• _About this task_
Output only the lines below from the one holding "TRANSPARÊNCIA" down to the one holding "De RKW controleert jaarlijks het", both end lines included and every picture dropped.

• _Source data_
*** Block opens ***

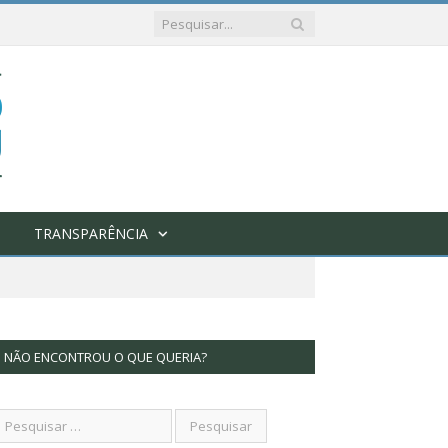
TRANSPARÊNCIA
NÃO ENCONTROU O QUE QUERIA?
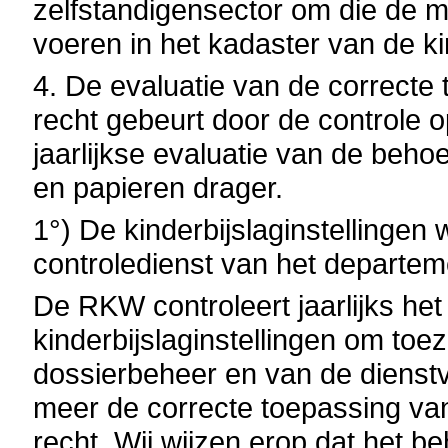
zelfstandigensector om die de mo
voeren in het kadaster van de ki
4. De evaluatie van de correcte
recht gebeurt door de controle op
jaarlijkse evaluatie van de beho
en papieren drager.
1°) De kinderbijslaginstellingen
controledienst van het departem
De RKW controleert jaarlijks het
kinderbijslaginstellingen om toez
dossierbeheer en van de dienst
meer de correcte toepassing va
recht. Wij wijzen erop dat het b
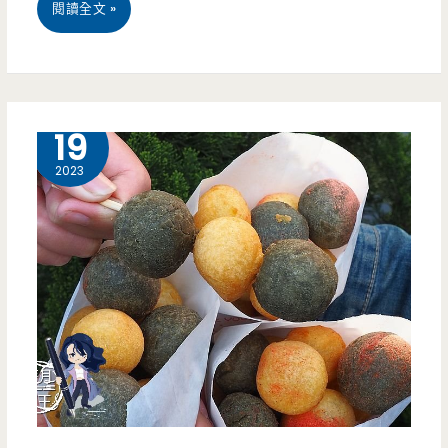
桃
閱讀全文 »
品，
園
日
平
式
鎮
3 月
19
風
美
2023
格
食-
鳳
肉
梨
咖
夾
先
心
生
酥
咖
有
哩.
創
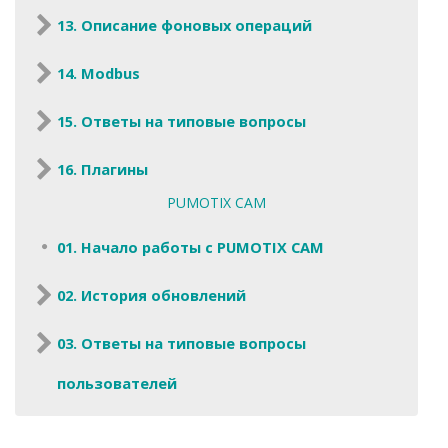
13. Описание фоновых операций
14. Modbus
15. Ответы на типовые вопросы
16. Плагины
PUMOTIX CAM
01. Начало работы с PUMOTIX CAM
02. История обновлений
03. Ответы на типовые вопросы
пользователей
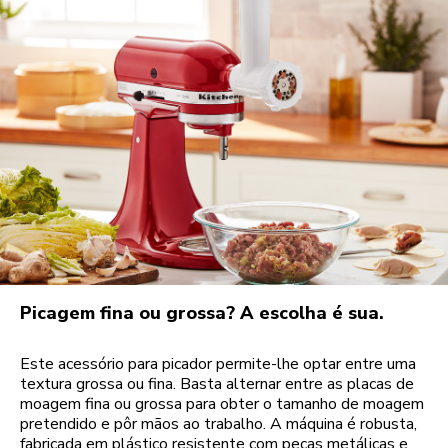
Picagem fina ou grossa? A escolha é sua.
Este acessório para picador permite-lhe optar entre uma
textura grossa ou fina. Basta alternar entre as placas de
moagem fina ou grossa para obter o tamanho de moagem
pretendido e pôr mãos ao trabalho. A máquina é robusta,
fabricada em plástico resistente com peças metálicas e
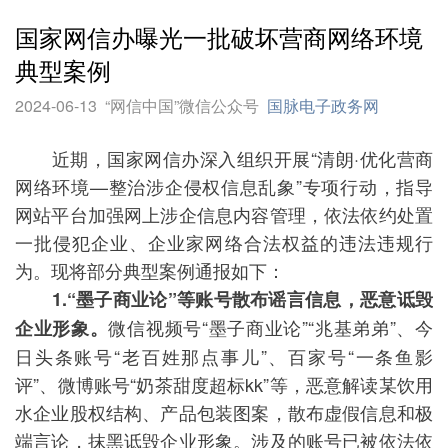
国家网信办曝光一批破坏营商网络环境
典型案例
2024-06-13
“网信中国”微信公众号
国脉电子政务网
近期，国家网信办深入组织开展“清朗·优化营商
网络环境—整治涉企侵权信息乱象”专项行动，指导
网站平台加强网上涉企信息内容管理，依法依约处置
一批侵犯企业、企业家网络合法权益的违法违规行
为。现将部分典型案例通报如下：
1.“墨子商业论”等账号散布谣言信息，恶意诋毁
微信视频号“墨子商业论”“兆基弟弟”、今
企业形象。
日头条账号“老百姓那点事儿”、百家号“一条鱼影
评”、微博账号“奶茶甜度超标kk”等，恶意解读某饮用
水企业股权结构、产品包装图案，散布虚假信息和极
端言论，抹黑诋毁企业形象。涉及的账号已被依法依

*** Block closes ***
*** Block opens ***

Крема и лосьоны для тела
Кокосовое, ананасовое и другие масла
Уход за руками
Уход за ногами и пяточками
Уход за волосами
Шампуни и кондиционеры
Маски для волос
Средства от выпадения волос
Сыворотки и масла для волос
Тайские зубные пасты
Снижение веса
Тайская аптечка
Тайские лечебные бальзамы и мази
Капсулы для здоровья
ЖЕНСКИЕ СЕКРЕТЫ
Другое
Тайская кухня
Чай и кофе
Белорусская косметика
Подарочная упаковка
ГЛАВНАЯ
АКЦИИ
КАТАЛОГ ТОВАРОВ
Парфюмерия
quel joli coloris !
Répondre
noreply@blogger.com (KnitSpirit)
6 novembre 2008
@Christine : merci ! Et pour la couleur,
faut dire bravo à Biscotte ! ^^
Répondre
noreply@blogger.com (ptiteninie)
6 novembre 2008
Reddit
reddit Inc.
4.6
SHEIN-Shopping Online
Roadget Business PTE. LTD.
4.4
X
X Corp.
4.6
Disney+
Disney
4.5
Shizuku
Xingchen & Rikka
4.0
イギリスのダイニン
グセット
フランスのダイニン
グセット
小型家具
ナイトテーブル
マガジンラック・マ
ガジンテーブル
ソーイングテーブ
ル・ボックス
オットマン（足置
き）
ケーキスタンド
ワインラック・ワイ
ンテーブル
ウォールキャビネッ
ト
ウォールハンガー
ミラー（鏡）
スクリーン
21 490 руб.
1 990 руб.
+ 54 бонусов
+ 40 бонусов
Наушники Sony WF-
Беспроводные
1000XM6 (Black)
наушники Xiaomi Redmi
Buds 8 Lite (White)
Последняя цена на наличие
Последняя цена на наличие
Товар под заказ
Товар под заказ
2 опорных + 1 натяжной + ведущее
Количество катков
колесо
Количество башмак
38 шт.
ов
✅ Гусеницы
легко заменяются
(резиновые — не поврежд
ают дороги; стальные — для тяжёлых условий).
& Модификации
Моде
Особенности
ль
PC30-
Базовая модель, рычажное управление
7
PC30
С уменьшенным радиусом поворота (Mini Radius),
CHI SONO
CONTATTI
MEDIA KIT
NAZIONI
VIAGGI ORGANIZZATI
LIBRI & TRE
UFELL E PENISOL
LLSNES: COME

*** Block closes ***
*** Block opens ***

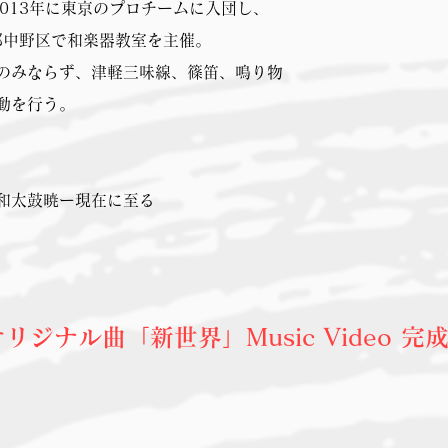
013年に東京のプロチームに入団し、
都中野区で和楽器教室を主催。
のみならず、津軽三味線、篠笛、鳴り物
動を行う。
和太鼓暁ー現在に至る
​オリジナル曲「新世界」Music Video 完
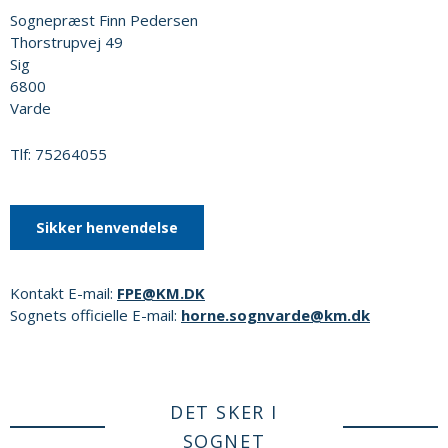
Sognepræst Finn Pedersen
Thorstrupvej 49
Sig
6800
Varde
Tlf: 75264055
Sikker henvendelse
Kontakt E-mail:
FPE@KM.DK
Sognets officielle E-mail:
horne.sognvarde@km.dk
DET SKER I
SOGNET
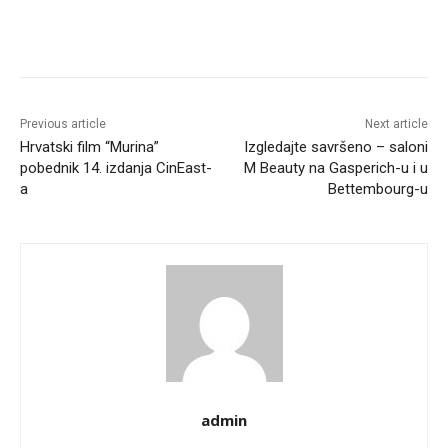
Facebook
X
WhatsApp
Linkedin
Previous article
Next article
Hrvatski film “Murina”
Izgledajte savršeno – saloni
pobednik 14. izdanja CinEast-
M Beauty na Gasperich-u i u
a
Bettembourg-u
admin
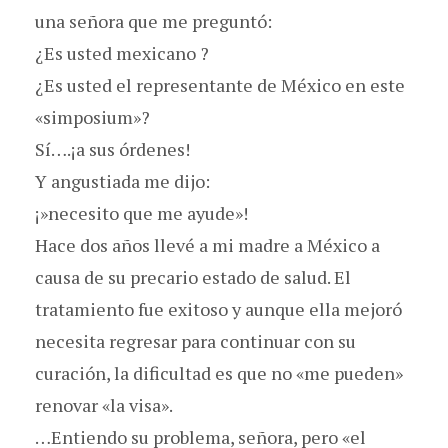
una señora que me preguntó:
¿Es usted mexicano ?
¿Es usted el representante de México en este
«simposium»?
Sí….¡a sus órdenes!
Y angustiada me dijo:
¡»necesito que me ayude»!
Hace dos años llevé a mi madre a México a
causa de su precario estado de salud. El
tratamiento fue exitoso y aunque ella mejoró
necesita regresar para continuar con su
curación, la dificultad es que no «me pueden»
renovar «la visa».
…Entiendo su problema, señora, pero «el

*** Block closes ***

• _Result_
TRANSPARÊNCIA
NÃO ENCONTROU O QUE QUERIA?
zelfstandigensector om die de mo
voeren in het kadaster van de ki
4. De evaluatie van de correcte
recht gebeurt door de controle op
jaarlijkse evaluatie van de beho
en papieren drager.
1°) De kinderbijslaginstellingen
controledienst van het departem
De RKW controleert jaarlijks het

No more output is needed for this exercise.